God, what a beat! If you had speakers...if you had subs (like I did)...and you turned that bass up(like I did), you probably ruptured every vessel in your stomach. One of the most minimal beats ever to chart after 1990, Rza drops an eighth note bass kick with a little snare, a little string, and a little bit of angelic choir strains. Consider how multi-layered a Timbo track is, a Mannie Fresh, a Swizz Beats, and Rza's DAT work is all the more remarkable. Despite it's minimalism, this beat hits HARD. A pounding, droning, almost hypnotic beat - no....no one ever DANCED to "Triumph" but they COULD have if they wanted to.

And then ODB...oh Dirty...how sweet of you to want to take us back to '79. But Dirty, what? This song sounds nothing like 1979. But that's ok, because nothing else in the song makes sense. This is just 9 emcees (plus Cappadonna) at the absolute top of their game dropping science (read: esoteric nonsense), proclaiming their superiority at rocking the mic.

The song starts with one of the most memorable quatrains in rap music...with the criminally underrated Inspektah Deck confessing:

"I bomb atomically/ Socrates philosophies and hypotheses/Can't define how I be dropping these/ Mockeries. Lyrically perform armed robbery."

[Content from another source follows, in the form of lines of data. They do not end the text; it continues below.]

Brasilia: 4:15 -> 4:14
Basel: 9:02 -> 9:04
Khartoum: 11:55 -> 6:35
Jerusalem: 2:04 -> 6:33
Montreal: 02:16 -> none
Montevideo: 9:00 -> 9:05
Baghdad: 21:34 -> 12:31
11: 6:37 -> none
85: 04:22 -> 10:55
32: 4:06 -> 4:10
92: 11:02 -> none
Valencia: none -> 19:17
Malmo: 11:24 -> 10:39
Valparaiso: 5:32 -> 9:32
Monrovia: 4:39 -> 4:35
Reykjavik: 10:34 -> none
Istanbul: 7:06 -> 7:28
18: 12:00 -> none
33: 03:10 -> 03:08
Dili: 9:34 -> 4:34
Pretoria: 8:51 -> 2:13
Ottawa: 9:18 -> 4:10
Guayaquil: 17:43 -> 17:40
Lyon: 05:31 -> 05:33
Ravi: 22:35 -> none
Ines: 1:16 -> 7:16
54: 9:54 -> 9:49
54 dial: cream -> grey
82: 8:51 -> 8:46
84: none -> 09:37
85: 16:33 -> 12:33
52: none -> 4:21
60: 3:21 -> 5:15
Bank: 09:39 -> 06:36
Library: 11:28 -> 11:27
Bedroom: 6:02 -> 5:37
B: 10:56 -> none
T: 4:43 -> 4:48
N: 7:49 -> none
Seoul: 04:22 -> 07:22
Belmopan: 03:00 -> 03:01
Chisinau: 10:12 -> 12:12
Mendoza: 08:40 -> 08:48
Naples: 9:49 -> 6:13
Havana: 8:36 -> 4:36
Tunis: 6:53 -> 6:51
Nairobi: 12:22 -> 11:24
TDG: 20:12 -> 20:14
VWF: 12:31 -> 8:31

Yes! Yes! Yes! Or as Verlaine said, with much heavier connotations: "Oui! Oui! Oui!" The Wu comes like a thief in the night....and those multiples kill. They kill. There's no deep meaning, there's no message. It's all about getting down. Like Masta Killa says in by far the weakest verse of the song,

"This relentless attack of the track spares none."

This is about killing the beat, about rocking the fucking house. This is real rap music. It's noteworthy to look at some of the more confusing verses and see how very little they actually mean, and compare that to how little you care listening to the song. Like, Cappa raps

"I twist darts from the heart/Try to intrude/ Loop my voice on the LP/ Martini on the slang rocks/ Certified chatterbox/ vocabulary: 'Donna talking/ Tell your story walking."

It's nearly impossible to look at those words and

a.) say they mean something
b.) understand why they sound so good.

We could do a poetic analysis and point to the internal assonanace ("darts"/"heart", "intrude"/"loop", "cHATTerBOX"/"voCABulary DONna"), the meter, or the use of metaphor ("martini on the slang rocks"...ummm) but really it just is what it is....

This song defies explanation...something never more relevant than in Ghost's climactic professions in the song's penultimate verse. Ghostface just drops rapid fire obscurity after rapid fire obscurity in a verse that both invites close reading, but yields nothing. What can you possibly make of lines like:

"Codeine was forced in your drink/ You had a navy green/salamander fiend/ Bitches never heard you scream/ You two faces, scum of the slum/ I got your whole body numb/ Blowing like Shalamar in 81."

Clearly, it's just Ghost showing off how much he understands the euphony of language (although I doubt he'd put it that way) and that's what this song is all about. I haven't even begun to mention U-God's olympic torch, Gza's war of the masses with an outcome disastrous, or even Rza stamping gold like Fleer. And I don't think I need to. If you've heard the song, you know it by heart. If you haven't heard it you need to hear it. It simply is the best rap song ever made and it's unlikely one will ever come around that understands that this is what rap is about - the mastery of flow, beat and language. The Wu might be a lot of things, inconsistent being the most prominent, but they made this piece of pop perfection and it might be the first rap song since "Rapper's Delight" to chart without a chorus. There's a reason for this. Before this article, I hadn't heard this song in over a year, yet I could still remember every word to every verse. That's not an everyday occurence.

From that opening beat drop to when Rae guarantees to make us jump like former Staten Islander Rod Strickland and the song abruptly ends, you're under the influence of one of the best rap groups ever at the peak of their career, and you never really leave that influence.

I hope they play "Triumph" at my wedding.


Shadowboxing,

cw

Comments:
Considering that was posted at 6:45 in the morning, I'm going to assume you were drunk when you wrote it.